The Baltimore Sun carried an obituary yesterday for Michael E. Marr, famous in the city as the defense attorney for “Little Melvin” Williams, who won the convicted heroin kingpin the opportunity to be an anti-drug speaker and prestige-television actor later in life by reducing his prison sentence on appeal. The obituary—by Jacques Kelly, the unstoppable local newswriter who also wrote the obituary for Williams—brought up an earlier chapter of Marr’s career, as a prosecutor on the other side of the war on heroin:
He handled the prosecution of Thomas E. Southerland, who posed as a member of the Army and was accused of hiding heroin inside the body bags of American soldiers who died in Southeast Asia during the Vietnam War.
A New York Times story from 1973, after Southerland’s conviction, had more specifics of the case:
Mr. Marr, in asking for the maximum sentence, said that Southerland had used an Army sergeant’s disguise and false military papers as a “functionary” in the heroin rings He said Southerland had gone to Southeast Asia as a sergeant to make heroin contacts in Thailand. Mr. Marr said that heroin was smuggled into this country stitched in the bodies of American war dead…
A search of the bodies and the aircraft found no drugs, but officials said the bodies had fresh incisions where heroin may have been carried.
Mr. Marr said it was believed the drug had been removed during a stop‐over at Honolulu, while the bodies were unattended.

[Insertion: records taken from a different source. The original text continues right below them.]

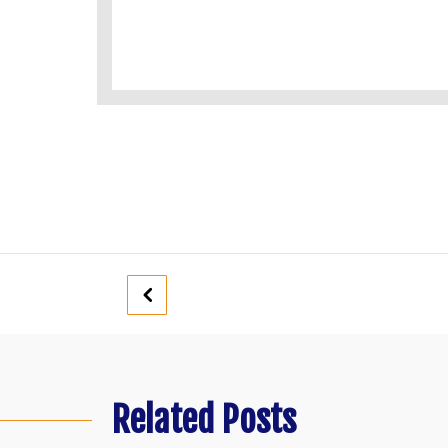
Related Posts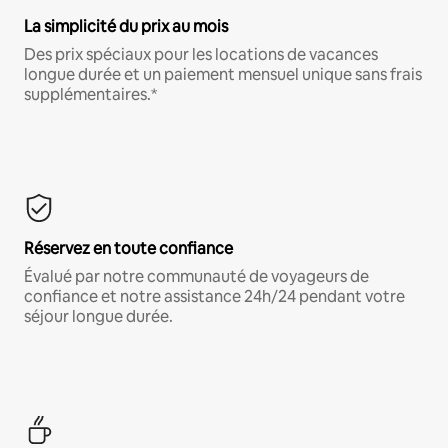
La simplicité du prix au mois
Des prix spéciaux pour les locations de vacances
longue durée et un paiement mensuel unique sans frais
supplémentaires.*
Réservez en toute confiance
Évalué par notre communauté de voyageurs de
confiance et notre assistance 24h/24 pendant votre
séjour longue durée.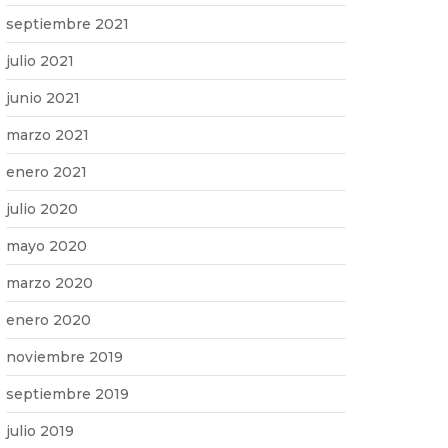
septiembre 2021
julio 2021
junio 2021
marzo 2021
enero 2021
julio 2020
mayo 2020
marzo 2020
enero 2020
noviembre 2019
septiembre 2019
julio 2019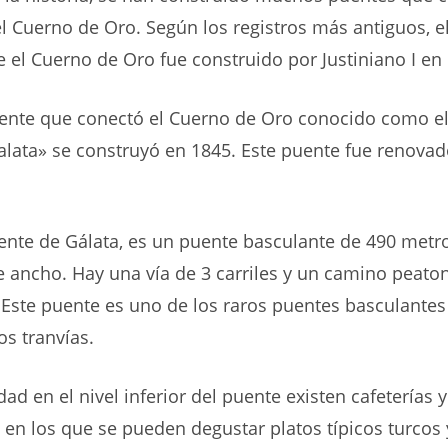
l Cuerno de Oro. Según los registros más antiguos, e
 el Cuerno de Oro fue construido por Justiniano I en el
uente que conectó el Cuerno de Oro conocido como el
lata» se construyó en 1845. Este puente fue renovad
ente de Gálata, es un puente basculante de 490 metro
 ancho. Hay una vía de 3 carriles y un camino peat
 Este puente es uno de los raros puentes basculante
os tranvías.
dad en el nivel inferior del puente existen cafeterías y
 en los que se pueden degustar platos típicos turcos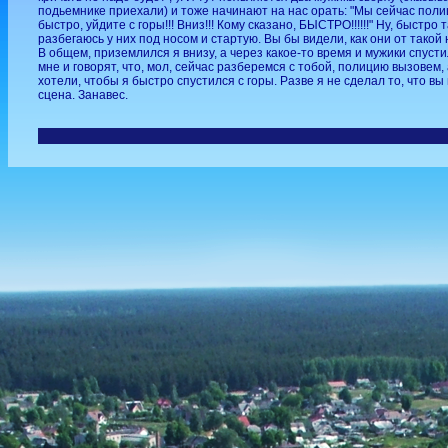
подьемнике приехали) и тоже начинают на нас орать: "Мы сейчас полиц
быстро, уйдите с горы!!! Вниз!!! Кому сказано, БЫСТРО!!!!!!" Ну, быстро т
разбегаюсь у них под носом и стартую. Вы бы видели, как они от такой
В общем, приземлился я внизу, а через какое-то время и мужики спуст
мне и говорят, что, мол, сейчас разберемся с тобой, полицию вызовем, 
хотели, чтобы я быстро спустился с горы. Разве я не сделал то, что в
сцена. Занавес.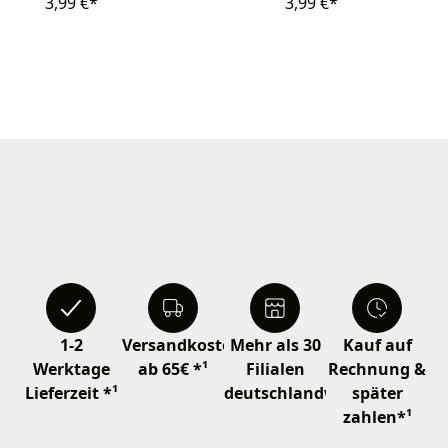
3,99 €*
3,99 €*
1-2
Versandkostenfrei
Mehr als 30
Kauf auf
Werktage
ab 65€ *¹
Filialen
Rechnung &
Lieferzeit *¹
deutschlandweit
später
zahlen*¹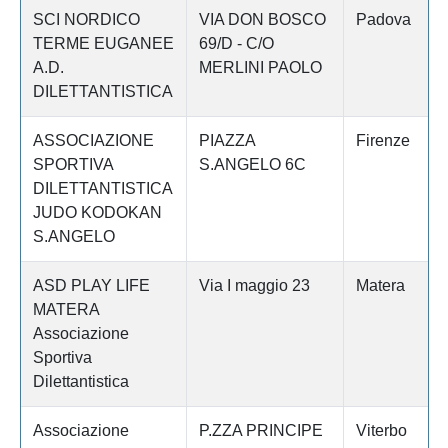
SCI NORDICO
VIA DON BOSCO
Padova
TERME EUGANEE
69/D - C/O
A.D.
MERLINI PAOLO
DILETTANTISTICA
ASSOCIAZIONE
PIAZZA
Firenze
SPORTIVA
S.ANGELO 6C
DILETTANTISTICA
JUDO KODOKAN
S.ANGELO
ASD PLAY LIFE
Via I maggio 23
Matera
MATERA
Associazione
Sportiva
Dilettantistica
Associazione
P.ZZA PRINCIPE
Viterbo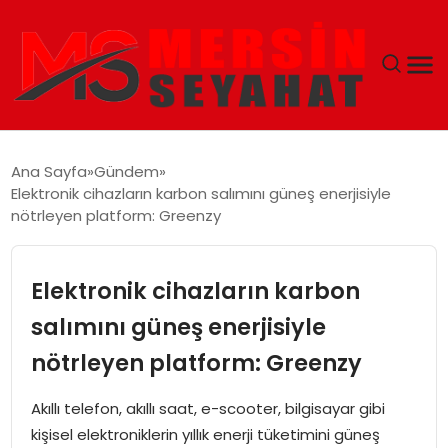
ANASAYFA
Ana Sayfa
Gündem
Elektronik cihazların karbon salımını güneş enerjisiyle
EKONOMI
nötrleyen platform: Greenzy
EĞITIM
Elektronik cihazların karbon
TEKNOLOJI
salımını güneş enerjisiyle
nötrleyen platform: Greenzy
GÜNCEL
Akıllı telefon, akıllı saat, e-scooter, bilgisayar gibi
kişisel elektroniklerin yıllık enerji tüketimini güneş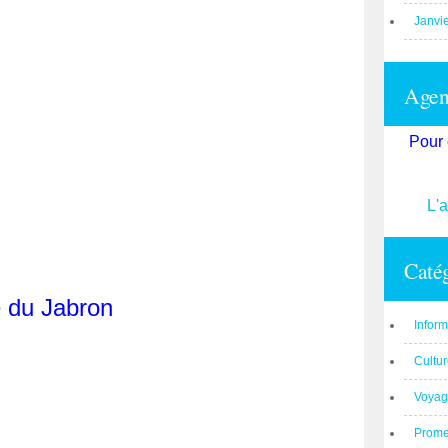
Janvi
Agend
Pour 
L'
Catég
e du Jabron
Inform
Cultu
Voyag
Prom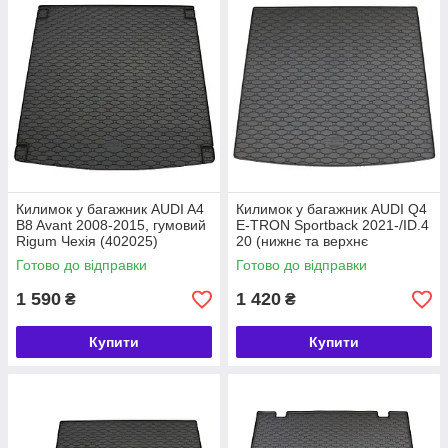
Килимок у багажник AUDI A4
Килимок у багажник AUDI Q4
B8 Avant 2008-2015, гумовий
E-TRON Sportback 2021-/ID.4
Rigum Чехія (402025)
20 (нижнє та верхнє
положення), Rigum Чехія
Готово до відправки
Готово до відправки
(437072)
1 590
1 420
₴
₴
Купити
Купити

In the absence of anyone finding any heroin in the bodies or body bags, Southerland was convicted of impersonating an Army member and using falsified paperwork. One of his fellow passengers on the flight, Leslie “Ike” Atkinson, was later convicted of being a leader of a ring that had smuggled heroin from Thailand to the United States in shipments of up to 100 pounds. None of those shipments were in anything as sensational as a dead body, however.